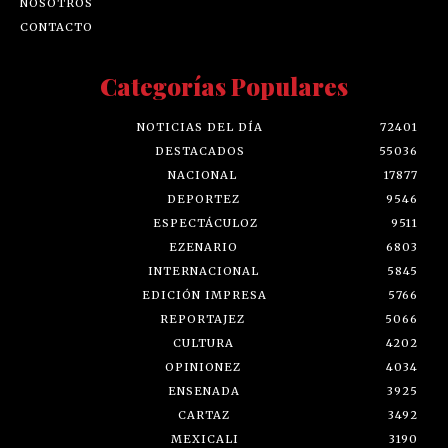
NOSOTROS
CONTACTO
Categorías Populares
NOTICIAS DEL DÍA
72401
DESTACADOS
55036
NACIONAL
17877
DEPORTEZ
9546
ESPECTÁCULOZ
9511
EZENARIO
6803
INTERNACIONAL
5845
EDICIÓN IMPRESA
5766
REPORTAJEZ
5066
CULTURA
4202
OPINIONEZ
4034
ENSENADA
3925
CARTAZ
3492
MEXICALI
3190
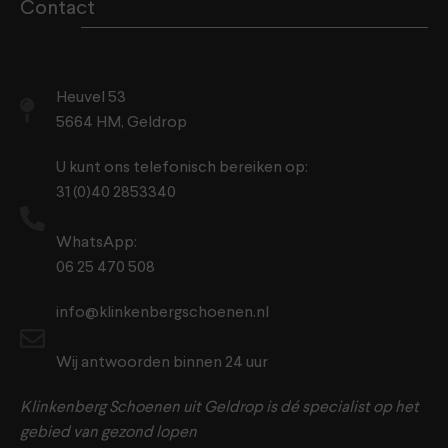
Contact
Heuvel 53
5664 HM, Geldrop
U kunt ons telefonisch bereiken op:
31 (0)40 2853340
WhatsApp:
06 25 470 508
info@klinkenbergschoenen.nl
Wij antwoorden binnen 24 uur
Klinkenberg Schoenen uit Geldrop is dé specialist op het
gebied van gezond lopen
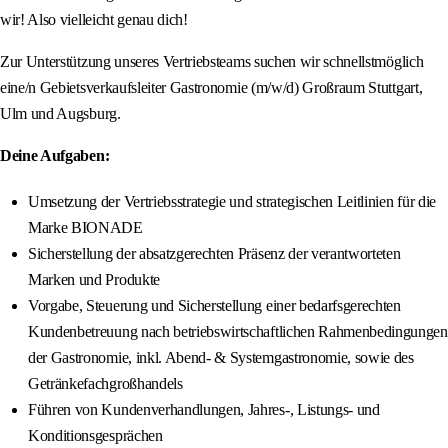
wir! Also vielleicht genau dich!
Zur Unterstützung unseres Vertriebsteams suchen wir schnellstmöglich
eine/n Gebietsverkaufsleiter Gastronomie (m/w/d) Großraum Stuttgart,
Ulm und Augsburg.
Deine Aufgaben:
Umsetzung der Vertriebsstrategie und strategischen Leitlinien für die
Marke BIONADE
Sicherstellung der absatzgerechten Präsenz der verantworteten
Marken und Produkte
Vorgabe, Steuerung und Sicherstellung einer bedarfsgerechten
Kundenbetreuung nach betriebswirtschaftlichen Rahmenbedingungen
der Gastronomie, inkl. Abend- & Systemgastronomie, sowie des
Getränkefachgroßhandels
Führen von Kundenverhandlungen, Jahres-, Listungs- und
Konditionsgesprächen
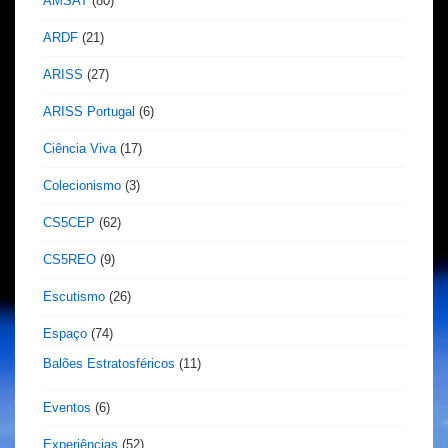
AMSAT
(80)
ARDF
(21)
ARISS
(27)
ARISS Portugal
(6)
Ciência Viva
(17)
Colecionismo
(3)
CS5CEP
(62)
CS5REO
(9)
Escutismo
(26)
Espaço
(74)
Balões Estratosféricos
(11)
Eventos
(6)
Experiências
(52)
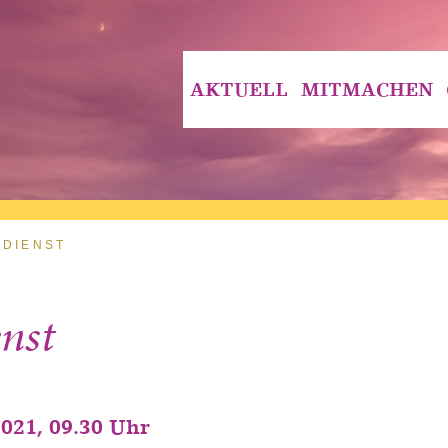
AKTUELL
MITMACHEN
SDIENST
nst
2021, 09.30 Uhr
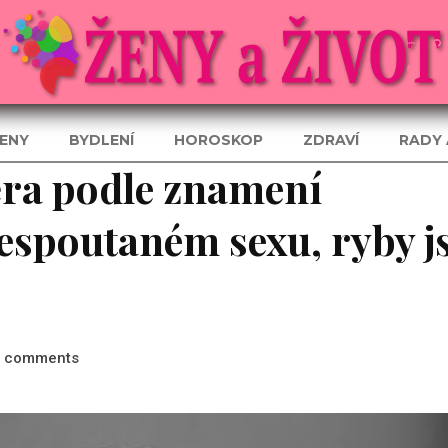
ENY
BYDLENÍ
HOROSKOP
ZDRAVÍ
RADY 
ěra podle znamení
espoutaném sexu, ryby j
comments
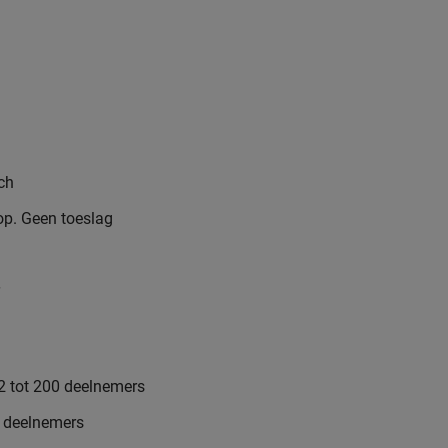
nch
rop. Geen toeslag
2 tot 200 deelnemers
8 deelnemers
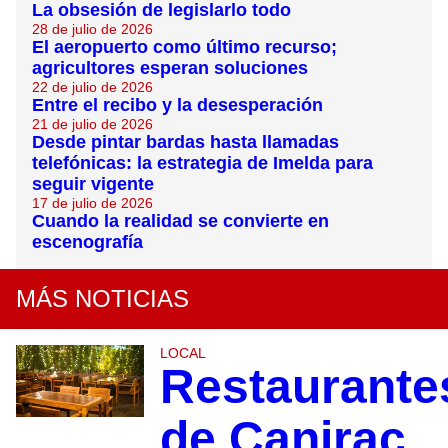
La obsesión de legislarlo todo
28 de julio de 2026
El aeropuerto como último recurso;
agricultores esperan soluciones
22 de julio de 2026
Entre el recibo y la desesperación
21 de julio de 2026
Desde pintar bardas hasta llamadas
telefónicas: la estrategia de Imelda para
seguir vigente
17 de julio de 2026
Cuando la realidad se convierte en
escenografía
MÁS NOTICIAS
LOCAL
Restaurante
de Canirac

==========

Return every line of the data above exactly, and omit all pictures.

* [Solution]:
NOSOTROS
CONTACTO
Categorías Populares
NOTICIAS DEL DÍA
72401
DESTACADOS
55036
NACIONAL
17877
DEPORTEZ
9546
ESPECTÁCULOZ
9511
EZENARIO
6803
INTERNACIONAL
5845
EDICIÓN IMPRESA
5766
REPORTAJEZ
5066
CULTURA
4202
OPINIONEZ
4034
ENSENADA
3925
CARTAZ
3492
MEXICALI
3190
Contact
Heuvel 53
5664 HM, Geldrop
U kunt ons telefonisch bereiken op:
31 (0)40 2853340
WhatsApp:
06 25 470 508
info@klinkenbergschoenen.nl
Wij antwoorden binnen 24 uur
Klinkenberg Schoenen uit Geldrop is dé specialist op het
gebied van gezond lopen
wir! Also vielleicht genau dich!
Zur Unterstützung unseres Vertriebsteams suchen wir schnellstmöglich
eine/n Gebietsverkaufsleiter Gastronomie (m/w/d) Großraum Stuttgart,
Ulm und Augsburg.
Deine Aufgaben:
Umsetzung der Vertriebsstrategie und strategischen Leitlinien für die
Marke BIONADE
Sicherstellung der absatzgerechten Präsenz der verantworteten
Marken und Produkte
Vorgabe, Steuerung und Sicherstellung einer bedarfsgerechten
Kundenbetreuung nach betriebswirtschaftlichen Rahmenbedingungen
der Gastronomie, inkl. Abend- & Systemgastronomie, sowie des
Getränkefachgroßhandels
Führen von Kundenverhandlungen, Jahres-, Listungs- und
Konditionsgesprächen
AMSAT
(80)
ARDF
(21)
ARISS
(27)
ARISS Portugal
(6)
Ciência Viva
(17)
Colecionismo
(3)
CS5CEP
(62)
CS5REO
(9)
Escutismo
(26)
Espaço
(74)
Balões Estratosféricos
(11)
Eventos
(6)
Experiências
(52)
AKTUELL
MITMACHEN
SDIENST
nst
2021, 09.30 Uhr
ENY
BYDLENÍ
HOROSKOP
ZDRAVÍ
RADY 
ěra podle znamení
espoutaném sexu, ryby j
comments
nch
rop. Geen toeslag
2 tot 200 deelnemers
8 deelnemers
La obsesión de legislarlo todo
28 de julio de 2026
El aeropuerto como último recurso;
agricultores esperan soluciones
22 de julio de 2026
Entre el recibo y la desesperación
21 de julio de 2026
Desde pintar bardas hasta llamadas
telefónicas: la estrategia de Imelda para
seguir vigente
17 de julio de 2026
Cuando la realidad se convierte en
escenografía
MÁS NOTICIAS
LOCAL
Restaurante
de Canirac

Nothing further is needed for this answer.